Norderstedt. Ortsverband der Partei Die Linke hat Aktionsplan erarbeitet – und fordert eine umfassende Energie- und Verkehrswende.

Dem Klimaschutz verschreiben sich in diesem Wahljahr viele Parteien – eine gute Nachricht. Denn es sollte auch noch der letzte Politiker verstehen, dass es kein vordringlicheres Ziel für jedwedes politisches Handeln gibt. Die Norderstedter Linken zum Beispiel haben nun – „in monatelanger Arbeit“, wie sie betonen – ein Klimaschutzkonzept für die Stadt Norderstedt ausgearbeitet.

Dabei haben sie sich besonders mit der Frage beschäftigt: Was kann ich eigentlich als vermeintlich kleiner Kommunalpolitiker vor Ort dafür tun, dass Norderstedt ein Teil der Lösung für die Erreichung des Pariser 1,5- Grad-Ziels wird?

Linke fordert Klimaschutz auf kommunaler Ebene

„Das leidige und leider auch bereits Jahrzehnte währende Warten auf wegweisende Vorgaben von oben muss endlich beendet werden“, fordert Christine Bilger, Stadtvertreterin der Norderstedter Linken. „Auf kommunalpolitischer Ebene können wir sehr viel mehr als bisher für das Klima tun, dafür muss keine Kommune auf Bund und EU oder gar auf juristische Entscheidungen warten!“

Mit dem jetzt erarbeiteten Forderungskatalog, der mit allen 40 Mitgliedern des Ortsverbandes diskutiert wurde, möchte die Partei anderen Mut machen, in Sachen Klimaschutz selbst kräftig anzupacken. Die Linken attestieren der eigenen Kommune, beim Klimaschutz zwar schon einiges erreicht zu haben. Die Stadtverwaltung habe CO2-Neutralität bis 2040 ausgerufen. Doch der jüngst im Umweltausschuss vorgestellte Halbjahresbericht verzeichne für das Jahr 2019 gerade mal eine Verbesserung von 1,1 Prozent in der CO2-Bilanz. „Schon, um das bislang gesteckte Ziel zu erreichen, müsste Norderstedt aber rechnerisch auf ein Emissionsminus von jährlich 5 Prozent kommen“, sagt Bilger.
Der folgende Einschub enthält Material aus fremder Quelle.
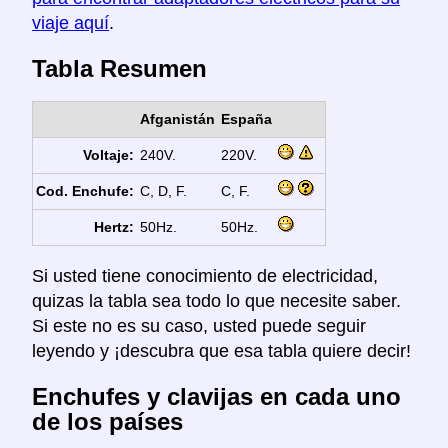
viaje aquí
.
Tabla Resumen
Afganistán
España
Voltaje:
240V.
220V.
Cod. Enchufe:
C, D, F.
C, F.
Hertz:
50Hz.
50Hz.
Si usted tiene conocimiento de electricidad,
quizas la tabla sea todo lo que necesite saber.
Si este no es su caso, usted puede seguir
leyendo y ¡descubra que esa tabla quiere decir!
Enchufes y clavijas en cada uno
de los países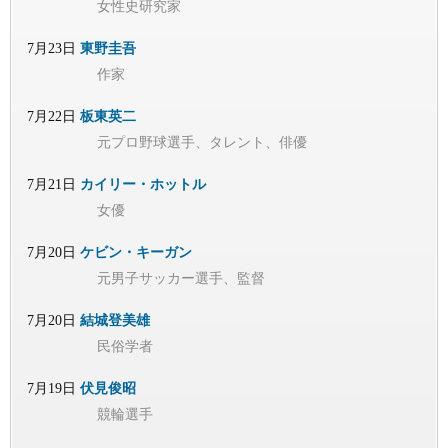
女性史研究家
7月23日
東野圭吾
作家
7月22日
板東英二
元プロ野球選手、タレント、俳優
7月21日
カイリー・ホットル
女優
7月20日
ケビン・キーガン
元男子サッカー選手、監督
7月20日
結城登美雄
民俗学者
7月19日
伏見俊昭
競輪選手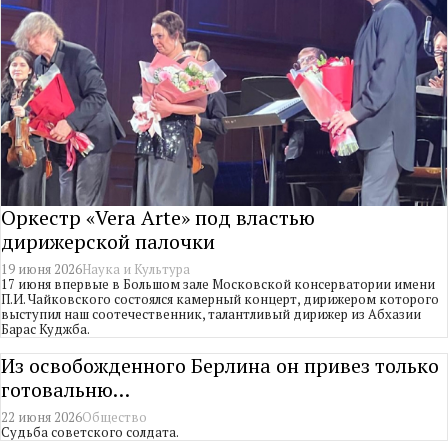
Оркестр «Vera Arte» под властью
дирижерской палочки
19 июня 2026
Наука и Культура
17 июня впервые в Большом зале Московской консерватории имени
П.И. Чайковского состоялся камерный концерт, дирижером которого
выступил наш соотечественник, талантливый дирижер из Абхазии
Барас Куджба.
Из освобожденного Берлина он привез только
готовальню…
22 июня 2026
Общество
Судьба советского солдата.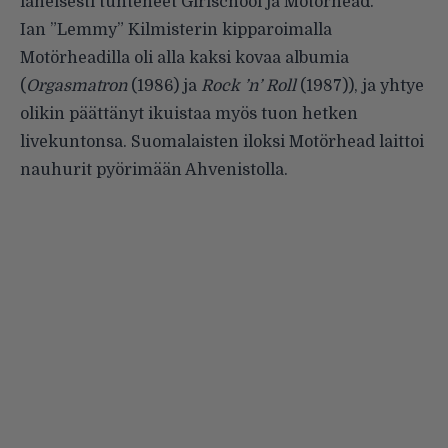
läheisesti tunteneet Girlschool ja Motörhead.
Ian ”Lemmy” Kilmisterin kipparoimalla
Motörheadilla oli alla kaksi kovaa albumia
(
Orgasmatron
(1986) ja
Rock ’n’ Roll
(1987)), ja yhtye
olikin päättänyt ikuistaa myös tuon hetken
livekuntonsa. Suomalaisten iloksi Motörhead laittoi
nauhurit pyörimään Ahvenistolla.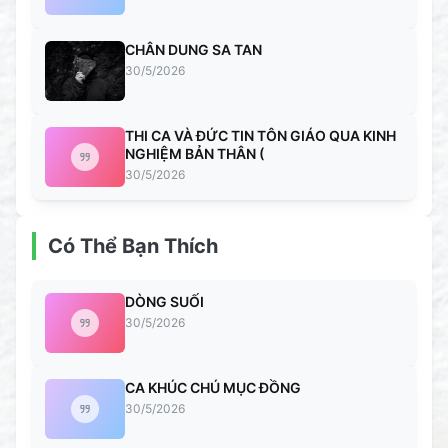
CHÂN DUNG SA TAN
30/5/2026
THI CA VÀ ĐỨC TIN TÔN GIÁO QUA KINH
NGHIỆM BẢN THÂN (
30/5/2026
Có Thể Bạn Thích
DÒNG SUỐI
30/5/2026
CA KHÚC CHÚ MỤC ĐỒNG
30/5/2026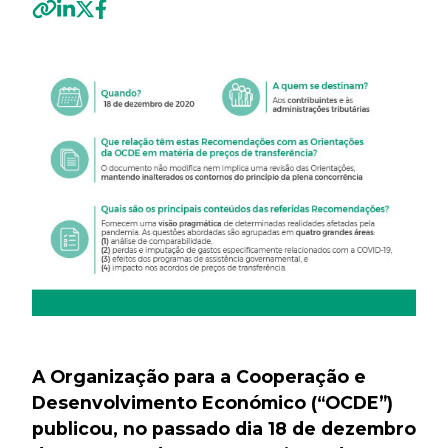
Previous
Next
A Organização para a Cooperação e
Desenvolvimento Económico (“OCDE”)
publicou, no passado dia 18 de dezembro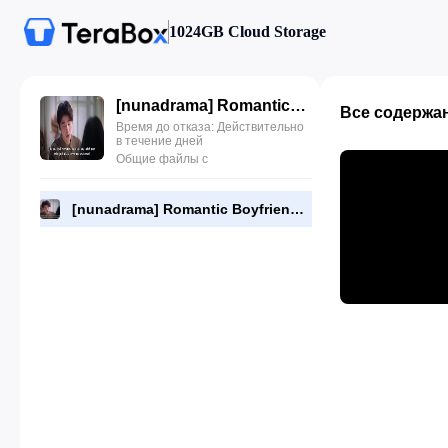
1024GB Cloud Storage
[nunadrama] Romantic Boyfriend Episode 9.720p.mp4
Все содержа
Время до отказа: Действительно
в течение дней
Общие файлы с
[nunadrama] Romantic Boyfriend Episode 9.720p.mp4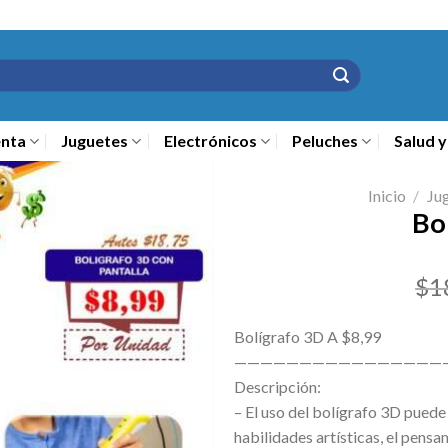
nta
Juguetes
Electrónicos
Peluches
Salud y
Inicio
/
Ju
Bo
$
1
Bolígrafo 3D A $8,99
————————————————
Descripción:
– El uso del bolígrafo 3D puede 
habilidades artísticas, el pensa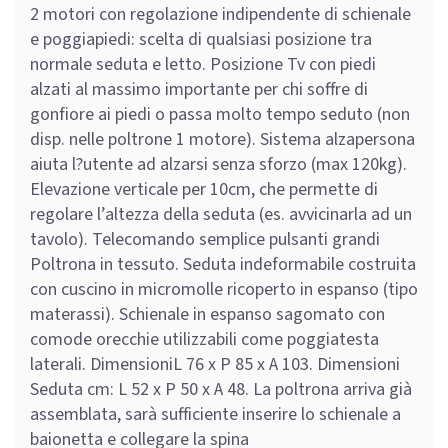
2 motori con regolazione indipendente di schienale
e poggiapiedi: scelta di qualsiasi posizione tra
normale seduta e letto. Posizione Tv con piedi
alzati al massimo importante per chi soffre di
gonfiore ai piedi o passa molto tempo seduto (non
disp. nelle poltrone 1 motore). Sistema alzapersona
aiuta l?utente ad alzarsi senza sforzo (max 120kg).
Elevazione verticale per 10cm, che permette di
regolare l’altezza della seduta (es. avvicinarla ad un
tavolo). Telecomando semplice pulsanti grandi
Poltrona in tessuto. Seduta indeformabile costruita
con cuscino in micromolle ricoperto in espanso (tipo
materassi). Schienale in espanso sagomato con
comode orecchie utilizzabili come poggiatesta
laterali. DimensioniL 76 x P 85 x A 103. Dimensioni
Seduta cm: L 52 x P 50 x A 48. La poltrona arriva già
assemblata, sarà sufficiente inserire lo schienale a
baionetta e collegare la spina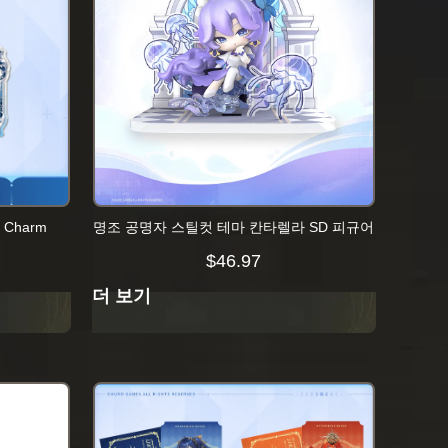
c Charm
명조 공명자 스틸컷 테마 칸타렐라 SD 피규어
$
46.97
더 보기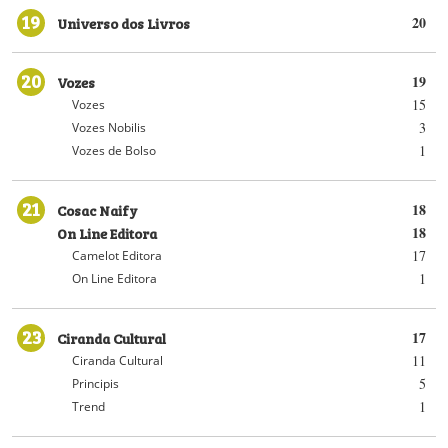
19
Universo dos Livros
20
20
Vozes
19
15
Vozes
3
Vozes Nobilis
1
Vozes de Bolso
21
Cosac Naify
18
On Line Editora
18
17
Camelot Editora
1
On Line Editora
23
Ciranda Cultural
17
11
Ciranda Cultural
5
Principis
1
Trend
Und selbst das würde nicht reichen, wenn Norderstedt seinen Beitrag zur Begrenzung der Erderwärmung leisten soll, sagt Hans-Georg Becker, der energiepolitischer Sprecher der Linken.

Klimaschutzamt soll Klimaneutralität umsetzen

„Wir müssen deshalb jetzt die großen Hebel bewegen – und zwar sehr schnell!“ In der Stadtverwaltung und bei den Stadtwerken säßen „sehr motivierte und hochkompetente Menschen“, die beim Klimaschutz „eine große Schippe drauf legen“ wollten, sagt Bilger. „Unsere Aufgabe als Politik sehen wir nun darin, diesen Fachleuten den Weg freizuräumen.“

Und das könnte so aussehen: Zunächst müssen die Stadt ein „Klimaschutzamt“ gründen, das die kommunale Klimaneutralität durch- und und umsetzt. Hans-Georg Becker: „Effizientes Agieren bedarf immer einer übergeordneten Koordinationsstelle, die alle Akteure und Vorhaben miteinander vernetzt und den Überblick über den Fortschritt aller Projekte hat.“

Stadtwerke sollen weiter ausgebaut werden

Die Stadtwerke würden die Linken als Dienstleister weiter ausbauen, etwa um den massiven Ausbau von Solarenergieanlagen in Gewerbe, bei Kommunen sowie bei Haus- und Grundbesitzerinnen und -besitzern voranzutreiben. Blockheizkraftwerke dürften nicht mehr mit Erdgas („Eine große Klimalüge!“) betrieben werden.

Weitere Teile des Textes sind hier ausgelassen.